It typically affects the outside of the elbows, knees or scalp, though it can appear on any location. Psoriasis is associated with other serious health conditions, such as diabetes, heart disease and depression. Psoriasis can show up anywhere—on the eyelids, ears, mouth and lips, skin folds, hands and feet, and nails. The skin at each of these sites is different and requires different treatments. Light therapy or topical treatments are often used when psoriasis is limited to a specific part of the body. However, doctors may prescribe oral or injectable drugs if the psoriasis is widespread or greatly affects your quality of life. Effective treatments are available, no matter where your psoriasis is located.
When to Consider Psoriasis Treatment
The more that you understand the specific type of psoriasis you have, the easier it gets to find the most appropriate treatment(s). Thus, have your skin examined thoroughly as different treatments may be necessary for the various affected areas. Conduct extensive research regarding the available treatments and consult a qualified physician.

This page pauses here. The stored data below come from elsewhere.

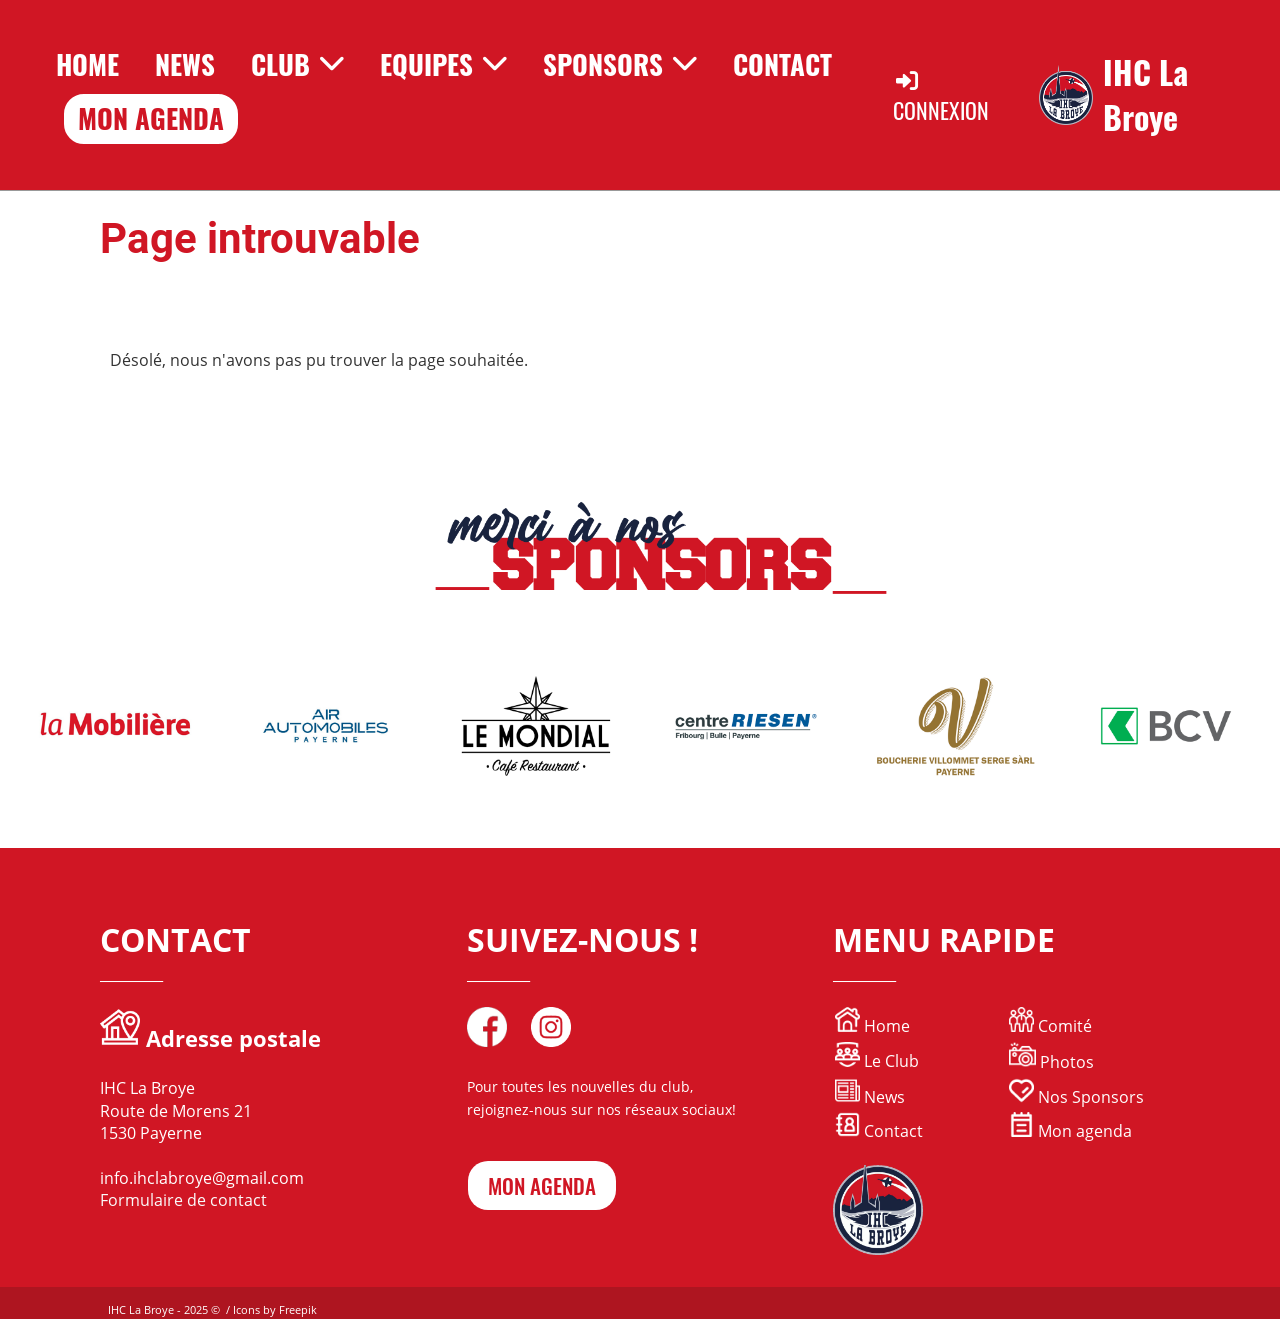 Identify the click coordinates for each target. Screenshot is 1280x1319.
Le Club (877, 1061)
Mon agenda (1070, 1131)
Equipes (443, 64)
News (185, 64)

Psoriasis is associated with other serious health conditions, such as diabetes, heart disease and depression.
Detailed Procedural Information
Treatment options for psoriasis depend on the following factors:
- Severity of the psoriasis
- How much of your body is affected
- Type of psoriasis
- How well your skin responds to initial treatments
What are my options?
Treatment options for psoriasis include steroid cream or other medicated creams, oral medications, and light therapy. All of these treatments work well, but medications can have side effects and light therapy requires a regimen of three sessions a week for two to three months followed by maintenance therapy.
How do I prepare for a Psoriasis Treatment procedure?
Our surgeon will provide thorough pretreatment instructions, answer any questions you may have, take a detailed medical history and perform a physical exam to determine your fitness for treatment.
In advance of your procedure, your surgeon will ask you to:
- Keep Skin Moist
- Bathe With Care.
- Stick to the Plan
- Get Some Sun
- Quit Smoking
- Drink Booze Moderately or Not at All
- Consider Diet Changes
- Tend to Your Mental Health
Aftercare and Recovery
Our surgeon will discuss how long it will be before you can return to your normal level of activity and work. After surgery, you and your caregiver will receive detailed instructions about your postsurgical care, including information about:
Most patients are advised to try to avoid applying makeup or powder directly on a fresh or open wound unless the surface is fully healed. A nonirritating sunscreen such as zinc or titanium may be applied immediately after the procedure before leaving the physician's office. Sunscreens are ideally also applied twice a day after PDT.
Results continue to improve in the three to twelve months after a single treatment and appear to last one year or more.